Oconee County joins Barrow, Clarke, Elbert, Greene, Jackson, Jasper, Madison, Morgan, Newton, Oglethorpe and Walton counties to form the district.

Oconee submitted a regional list on March 30 containing eight capital projects, 12 safety improvement projects, and six projects inside the cities. Included were three projects for Watkinsville, two for Bogart and the Bishop project.

North High Shoals did not submit a project.

The total cost of the 26 Oconee County and city regional projects was $369,809,398.

The state is projecting that the one-cent-on-a-dollar transportation sales tax, if it is approved by voters in the 12-county Northeast Georgia region, will generate between $957,978,000 (low estimate) and $1,024,753,000 (base estimate) between 2013 and 2022.

But only 75 percent of those funds are to be allocated to regional projects of the sort on the Oconee County list. The remaining 25 percent is to be allocated to counties using a formula based on road miles.

Oconee officials have estimated the county would get more than $1 million through this direct allocation.

The 26 Oconee County projects would absorb 48.1 percent of the base estimate of $768,564,750.00 for regional projects and 51.5 percent of the low estimate of $718,483,500.

Obviously, Oconee County, with only 6.8 percent of the registered voters in the 12-county region, is unlikely to see its full list of 26 projects make the final project list for the tax.

The Athens Banner-Herald reported on April 4 that the 12 counties have submitted more than 150 projects that would cost about $2 billion to complete, or more than 2.5 times the money likely to be available.

The decision on which regional projects from the 12 counties get on the list will be made by the Northeast Georgia Regional Roundtable, made up the chairman of the commission in each county and one mayor from each county.

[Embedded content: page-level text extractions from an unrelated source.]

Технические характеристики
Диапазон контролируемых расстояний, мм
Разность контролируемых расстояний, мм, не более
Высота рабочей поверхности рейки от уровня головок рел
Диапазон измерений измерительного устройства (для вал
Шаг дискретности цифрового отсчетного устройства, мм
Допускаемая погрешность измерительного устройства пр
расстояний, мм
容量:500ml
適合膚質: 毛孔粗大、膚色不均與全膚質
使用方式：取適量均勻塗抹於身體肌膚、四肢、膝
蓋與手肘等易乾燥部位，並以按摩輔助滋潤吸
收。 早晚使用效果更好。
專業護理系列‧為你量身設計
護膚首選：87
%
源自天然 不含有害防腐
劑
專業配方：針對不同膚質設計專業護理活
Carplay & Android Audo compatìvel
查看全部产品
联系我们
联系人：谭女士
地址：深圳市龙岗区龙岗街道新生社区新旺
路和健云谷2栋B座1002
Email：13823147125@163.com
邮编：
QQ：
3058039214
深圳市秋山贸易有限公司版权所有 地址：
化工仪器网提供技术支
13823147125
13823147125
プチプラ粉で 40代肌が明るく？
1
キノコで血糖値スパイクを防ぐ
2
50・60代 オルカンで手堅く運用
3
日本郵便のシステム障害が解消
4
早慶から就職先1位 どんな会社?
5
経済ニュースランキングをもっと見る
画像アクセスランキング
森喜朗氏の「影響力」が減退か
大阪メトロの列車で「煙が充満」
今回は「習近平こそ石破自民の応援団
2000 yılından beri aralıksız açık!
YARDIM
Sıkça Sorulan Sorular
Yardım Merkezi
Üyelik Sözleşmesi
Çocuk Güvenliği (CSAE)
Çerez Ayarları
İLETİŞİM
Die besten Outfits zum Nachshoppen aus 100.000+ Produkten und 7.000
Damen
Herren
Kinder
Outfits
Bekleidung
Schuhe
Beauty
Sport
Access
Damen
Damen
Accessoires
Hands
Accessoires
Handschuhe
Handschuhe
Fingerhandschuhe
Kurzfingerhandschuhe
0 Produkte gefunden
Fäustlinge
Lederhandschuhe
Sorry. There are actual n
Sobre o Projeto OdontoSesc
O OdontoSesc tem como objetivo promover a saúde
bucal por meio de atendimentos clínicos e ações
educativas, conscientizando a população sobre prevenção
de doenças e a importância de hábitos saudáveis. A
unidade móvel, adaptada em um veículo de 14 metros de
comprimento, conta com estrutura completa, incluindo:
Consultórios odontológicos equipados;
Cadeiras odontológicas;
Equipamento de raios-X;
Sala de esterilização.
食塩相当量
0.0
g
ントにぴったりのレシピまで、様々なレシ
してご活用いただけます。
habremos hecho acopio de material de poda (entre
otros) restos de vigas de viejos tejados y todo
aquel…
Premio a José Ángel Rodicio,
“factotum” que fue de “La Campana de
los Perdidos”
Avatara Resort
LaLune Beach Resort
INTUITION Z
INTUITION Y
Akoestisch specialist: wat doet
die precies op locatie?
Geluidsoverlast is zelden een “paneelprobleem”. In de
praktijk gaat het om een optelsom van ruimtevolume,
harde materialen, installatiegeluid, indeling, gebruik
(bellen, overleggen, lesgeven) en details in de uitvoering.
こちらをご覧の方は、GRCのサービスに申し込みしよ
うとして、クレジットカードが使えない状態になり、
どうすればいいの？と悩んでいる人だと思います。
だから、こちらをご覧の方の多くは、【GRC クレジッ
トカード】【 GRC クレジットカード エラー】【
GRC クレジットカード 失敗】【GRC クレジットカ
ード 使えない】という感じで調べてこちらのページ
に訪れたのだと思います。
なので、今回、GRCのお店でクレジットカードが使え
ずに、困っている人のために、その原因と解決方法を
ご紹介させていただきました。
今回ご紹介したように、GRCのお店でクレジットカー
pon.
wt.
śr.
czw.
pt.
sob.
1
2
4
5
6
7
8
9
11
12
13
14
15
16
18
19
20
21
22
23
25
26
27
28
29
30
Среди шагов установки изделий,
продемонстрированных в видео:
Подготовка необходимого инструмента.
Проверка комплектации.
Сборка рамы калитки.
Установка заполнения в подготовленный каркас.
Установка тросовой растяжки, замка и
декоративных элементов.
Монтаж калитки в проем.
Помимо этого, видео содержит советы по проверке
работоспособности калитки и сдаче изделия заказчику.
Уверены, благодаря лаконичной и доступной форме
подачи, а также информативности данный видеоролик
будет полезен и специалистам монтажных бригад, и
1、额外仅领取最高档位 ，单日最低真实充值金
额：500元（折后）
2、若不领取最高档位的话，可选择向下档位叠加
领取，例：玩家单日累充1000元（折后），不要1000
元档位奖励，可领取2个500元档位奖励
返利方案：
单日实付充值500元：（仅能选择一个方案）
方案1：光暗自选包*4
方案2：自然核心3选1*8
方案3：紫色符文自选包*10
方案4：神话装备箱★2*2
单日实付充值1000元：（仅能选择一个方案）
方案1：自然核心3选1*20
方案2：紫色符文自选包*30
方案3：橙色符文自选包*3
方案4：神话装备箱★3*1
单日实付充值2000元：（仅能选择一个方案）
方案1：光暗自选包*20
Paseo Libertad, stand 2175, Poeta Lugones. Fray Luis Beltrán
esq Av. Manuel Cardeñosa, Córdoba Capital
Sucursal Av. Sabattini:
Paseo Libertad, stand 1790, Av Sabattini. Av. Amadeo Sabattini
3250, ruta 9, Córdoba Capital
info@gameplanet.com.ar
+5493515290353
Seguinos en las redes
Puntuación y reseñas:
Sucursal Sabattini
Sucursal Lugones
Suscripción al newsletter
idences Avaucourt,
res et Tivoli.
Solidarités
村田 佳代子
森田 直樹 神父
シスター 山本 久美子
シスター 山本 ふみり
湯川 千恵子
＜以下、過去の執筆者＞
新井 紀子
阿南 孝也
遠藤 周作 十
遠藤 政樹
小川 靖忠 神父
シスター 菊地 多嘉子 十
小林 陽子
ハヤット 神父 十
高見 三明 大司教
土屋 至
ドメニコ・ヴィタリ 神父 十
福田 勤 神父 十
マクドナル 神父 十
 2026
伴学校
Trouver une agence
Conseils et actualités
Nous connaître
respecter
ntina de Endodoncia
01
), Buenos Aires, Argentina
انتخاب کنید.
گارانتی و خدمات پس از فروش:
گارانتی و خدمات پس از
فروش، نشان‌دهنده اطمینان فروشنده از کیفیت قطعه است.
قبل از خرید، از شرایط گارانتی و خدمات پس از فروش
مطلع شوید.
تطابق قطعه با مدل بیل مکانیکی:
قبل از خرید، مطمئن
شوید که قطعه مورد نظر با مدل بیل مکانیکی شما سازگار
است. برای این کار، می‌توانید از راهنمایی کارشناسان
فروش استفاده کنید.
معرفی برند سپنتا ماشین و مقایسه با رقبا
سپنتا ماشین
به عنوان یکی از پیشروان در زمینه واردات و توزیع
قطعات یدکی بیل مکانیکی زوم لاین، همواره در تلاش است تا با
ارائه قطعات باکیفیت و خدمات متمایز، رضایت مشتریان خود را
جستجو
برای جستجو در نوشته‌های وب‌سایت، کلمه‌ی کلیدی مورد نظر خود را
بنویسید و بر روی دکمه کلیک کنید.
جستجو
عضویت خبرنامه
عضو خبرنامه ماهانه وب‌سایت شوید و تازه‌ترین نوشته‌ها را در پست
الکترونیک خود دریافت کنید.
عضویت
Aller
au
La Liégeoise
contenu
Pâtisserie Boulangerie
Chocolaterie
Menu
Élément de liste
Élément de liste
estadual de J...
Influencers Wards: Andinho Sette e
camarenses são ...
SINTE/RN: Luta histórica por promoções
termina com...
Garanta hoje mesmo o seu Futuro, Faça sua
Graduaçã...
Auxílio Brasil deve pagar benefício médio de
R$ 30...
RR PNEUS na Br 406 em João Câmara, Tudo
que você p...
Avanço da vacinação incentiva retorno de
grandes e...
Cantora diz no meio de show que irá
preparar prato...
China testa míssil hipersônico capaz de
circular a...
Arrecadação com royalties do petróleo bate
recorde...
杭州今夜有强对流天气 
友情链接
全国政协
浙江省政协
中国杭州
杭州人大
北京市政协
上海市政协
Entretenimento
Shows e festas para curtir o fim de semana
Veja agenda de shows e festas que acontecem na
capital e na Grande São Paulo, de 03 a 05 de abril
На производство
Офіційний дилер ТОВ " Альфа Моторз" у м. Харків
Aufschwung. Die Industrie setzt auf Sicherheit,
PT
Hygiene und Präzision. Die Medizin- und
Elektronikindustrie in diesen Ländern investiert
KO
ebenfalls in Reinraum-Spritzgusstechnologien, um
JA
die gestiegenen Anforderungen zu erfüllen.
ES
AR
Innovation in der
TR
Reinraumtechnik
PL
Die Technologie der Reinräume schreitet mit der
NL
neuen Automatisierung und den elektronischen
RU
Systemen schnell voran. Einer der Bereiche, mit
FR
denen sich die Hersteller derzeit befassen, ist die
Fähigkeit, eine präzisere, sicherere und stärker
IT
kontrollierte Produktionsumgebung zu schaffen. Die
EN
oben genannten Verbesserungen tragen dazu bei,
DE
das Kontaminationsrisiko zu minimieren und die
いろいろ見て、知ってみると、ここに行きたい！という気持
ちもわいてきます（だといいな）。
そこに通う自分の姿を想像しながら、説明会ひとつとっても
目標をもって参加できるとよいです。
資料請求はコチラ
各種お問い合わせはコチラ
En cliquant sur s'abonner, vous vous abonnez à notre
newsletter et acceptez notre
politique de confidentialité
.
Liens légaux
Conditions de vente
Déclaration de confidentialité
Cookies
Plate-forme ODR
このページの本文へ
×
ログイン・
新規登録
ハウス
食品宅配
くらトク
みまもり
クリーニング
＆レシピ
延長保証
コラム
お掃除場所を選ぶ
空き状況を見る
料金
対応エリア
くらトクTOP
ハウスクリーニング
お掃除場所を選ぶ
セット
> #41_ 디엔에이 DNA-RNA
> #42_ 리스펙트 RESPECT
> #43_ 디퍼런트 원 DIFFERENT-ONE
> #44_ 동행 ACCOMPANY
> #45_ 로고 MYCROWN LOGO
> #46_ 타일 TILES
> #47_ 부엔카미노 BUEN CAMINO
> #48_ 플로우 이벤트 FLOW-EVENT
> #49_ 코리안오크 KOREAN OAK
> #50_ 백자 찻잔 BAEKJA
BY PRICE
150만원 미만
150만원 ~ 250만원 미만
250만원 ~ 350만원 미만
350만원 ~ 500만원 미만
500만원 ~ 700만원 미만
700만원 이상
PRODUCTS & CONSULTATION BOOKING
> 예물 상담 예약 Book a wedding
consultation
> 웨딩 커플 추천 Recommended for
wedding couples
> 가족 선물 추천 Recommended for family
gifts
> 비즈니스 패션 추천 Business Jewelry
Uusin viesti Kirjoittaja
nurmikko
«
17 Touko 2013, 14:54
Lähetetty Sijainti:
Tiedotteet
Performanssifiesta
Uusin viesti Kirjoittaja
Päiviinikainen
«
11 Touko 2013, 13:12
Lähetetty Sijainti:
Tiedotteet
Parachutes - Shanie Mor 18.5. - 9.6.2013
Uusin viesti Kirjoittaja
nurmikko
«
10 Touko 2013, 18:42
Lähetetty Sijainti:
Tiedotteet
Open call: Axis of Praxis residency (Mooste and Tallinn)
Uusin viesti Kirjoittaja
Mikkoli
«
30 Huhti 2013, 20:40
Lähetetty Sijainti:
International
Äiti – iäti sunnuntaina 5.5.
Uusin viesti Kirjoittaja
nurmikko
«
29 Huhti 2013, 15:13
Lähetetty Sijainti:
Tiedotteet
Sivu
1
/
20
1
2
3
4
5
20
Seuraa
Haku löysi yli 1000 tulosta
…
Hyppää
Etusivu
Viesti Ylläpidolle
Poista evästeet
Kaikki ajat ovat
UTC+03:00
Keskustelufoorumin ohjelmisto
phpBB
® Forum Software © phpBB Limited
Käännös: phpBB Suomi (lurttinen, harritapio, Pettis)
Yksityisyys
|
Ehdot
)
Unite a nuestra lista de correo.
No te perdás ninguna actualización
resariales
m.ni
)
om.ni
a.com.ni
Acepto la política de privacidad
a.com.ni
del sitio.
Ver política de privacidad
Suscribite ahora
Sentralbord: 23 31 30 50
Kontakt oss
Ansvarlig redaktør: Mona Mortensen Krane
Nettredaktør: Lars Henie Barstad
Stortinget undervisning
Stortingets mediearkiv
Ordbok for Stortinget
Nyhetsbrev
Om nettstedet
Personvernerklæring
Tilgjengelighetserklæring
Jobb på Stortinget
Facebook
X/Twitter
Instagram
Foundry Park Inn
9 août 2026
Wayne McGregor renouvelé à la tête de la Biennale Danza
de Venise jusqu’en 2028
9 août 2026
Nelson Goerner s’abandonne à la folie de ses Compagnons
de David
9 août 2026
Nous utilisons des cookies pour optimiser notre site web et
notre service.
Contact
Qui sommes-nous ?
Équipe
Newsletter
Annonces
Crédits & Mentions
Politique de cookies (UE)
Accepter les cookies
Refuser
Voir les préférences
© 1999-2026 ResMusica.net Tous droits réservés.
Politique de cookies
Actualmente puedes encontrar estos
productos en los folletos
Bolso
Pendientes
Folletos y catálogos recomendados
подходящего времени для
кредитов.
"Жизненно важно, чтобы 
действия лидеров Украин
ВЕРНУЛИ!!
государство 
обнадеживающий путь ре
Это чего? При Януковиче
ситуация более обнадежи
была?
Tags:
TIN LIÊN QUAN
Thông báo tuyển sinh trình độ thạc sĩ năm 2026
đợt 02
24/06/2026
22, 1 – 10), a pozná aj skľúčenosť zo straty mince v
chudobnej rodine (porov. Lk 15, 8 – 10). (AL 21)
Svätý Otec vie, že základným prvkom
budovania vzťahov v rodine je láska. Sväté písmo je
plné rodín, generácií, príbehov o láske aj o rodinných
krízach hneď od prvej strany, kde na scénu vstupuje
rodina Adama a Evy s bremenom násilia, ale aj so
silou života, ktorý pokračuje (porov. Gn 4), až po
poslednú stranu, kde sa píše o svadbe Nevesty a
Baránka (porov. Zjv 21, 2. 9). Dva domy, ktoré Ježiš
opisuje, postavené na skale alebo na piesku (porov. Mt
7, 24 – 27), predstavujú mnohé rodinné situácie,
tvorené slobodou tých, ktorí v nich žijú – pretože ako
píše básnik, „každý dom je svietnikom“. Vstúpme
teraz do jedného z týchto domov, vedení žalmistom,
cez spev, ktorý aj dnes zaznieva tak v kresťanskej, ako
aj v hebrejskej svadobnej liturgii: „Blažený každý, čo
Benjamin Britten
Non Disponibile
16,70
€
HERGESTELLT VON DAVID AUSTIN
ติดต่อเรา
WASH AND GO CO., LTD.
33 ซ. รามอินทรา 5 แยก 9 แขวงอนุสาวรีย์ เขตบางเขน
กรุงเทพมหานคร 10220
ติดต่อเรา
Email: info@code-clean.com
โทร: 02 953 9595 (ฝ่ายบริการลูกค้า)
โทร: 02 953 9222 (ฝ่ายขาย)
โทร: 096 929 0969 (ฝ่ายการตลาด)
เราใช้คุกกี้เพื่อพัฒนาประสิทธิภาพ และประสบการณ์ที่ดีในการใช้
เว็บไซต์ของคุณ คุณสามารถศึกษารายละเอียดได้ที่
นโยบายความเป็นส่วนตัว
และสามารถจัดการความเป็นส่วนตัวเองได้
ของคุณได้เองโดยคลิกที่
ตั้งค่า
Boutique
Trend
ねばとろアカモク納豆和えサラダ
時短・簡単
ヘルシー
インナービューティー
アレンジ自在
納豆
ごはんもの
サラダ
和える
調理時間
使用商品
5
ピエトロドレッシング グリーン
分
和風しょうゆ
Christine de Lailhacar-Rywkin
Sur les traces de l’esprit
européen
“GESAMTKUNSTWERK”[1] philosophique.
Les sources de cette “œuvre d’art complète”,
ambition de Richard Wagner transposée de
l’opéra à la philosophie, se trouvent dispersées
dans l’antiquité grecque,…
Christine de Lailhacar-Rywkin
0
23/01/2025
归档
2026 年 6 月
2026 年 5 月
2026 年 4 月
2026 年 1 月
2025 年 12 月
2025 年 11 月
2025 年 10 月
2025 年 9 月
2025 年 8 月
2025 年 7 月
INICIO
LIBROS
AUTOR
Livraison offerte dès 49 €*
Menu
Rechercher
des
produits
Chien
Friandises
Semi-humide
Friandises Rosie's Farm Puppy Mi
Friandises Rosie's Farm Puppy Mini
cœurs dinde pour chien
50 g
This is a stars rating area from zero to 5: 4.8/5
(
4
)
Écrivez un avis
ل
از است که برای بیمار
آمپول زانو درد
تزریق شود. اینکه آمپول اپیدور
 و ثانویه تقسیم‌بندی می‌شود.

Oconee BOC Chairman Melvin Davis and Watkinsville Mayor Joe Walter represent Oconee County.

The executive committee of the Roundtable will make the first screening, and Davis was elected to that group at a meeting held in Oconee County on Dec. 7 of last year.

Projects that survive the review might well be those that appeal to voters in the most populous counties, and Oconee County is at an advantage if that is the case.

SR 316 and U.S. 441 both serve Athens-Clarke County, the largest county in the region with 18.7 percent of the registered voters.

Three of Oconee’s projects are grade-separated interchanges on SR 316, which links Athens to Atlanta. These would be at the Oconee Connector Extension, Jimmy Daniell Road, and at a new roadway to Bogart that would intersect SR 316 between McNutt Creek Road and Pete Dickens Road. The total cost estimate for the three is $85 million.

The widening of U.S. 441 would provided upgraded access between Athens-Clarke and Morgan, Newton and Jasper counties in the southwest of the transportation district. Newton is the second most populous of the 12 counties in the district.

It also is possible the Roundtable might try to pick popular projects in each of the counties. Oconee’s top project was the widening of Mars Hill Road from SR 316 to Watkinsville. Cost for that project is $66.6 million.

A committee made up of Davis, Wayne Provost, director of strategic and long-range planning for Oconee County, County Administrative Officer Alan Theriault, and Public Works Director Emil Beshara created the first list of projects that was presented to the BOC on March 1.

At its March 29 meeting, the BOC added the two interchange upgrades on SR 316 but struck the U.S. 441 widening.

Provost, after that decision was made, said the city of Bishop might not be happy with the exclusion of the U.S. 441 project.

Provost suggested, and Davis agreed, that Bishop should be given a chance to make a last-minute submission.

According to Theriault, Bishop added the project back to the list before it was sent to the state on March 30.

If included on the final list submitted to voters by the Regional Roundtable and then approved by voters in the referendum, each of the 224 citizens of Bishop would have brought the county $781,250 in road tax money.

That would be quite a reward for insisting on getting a project onto the county's T-SPLOST list.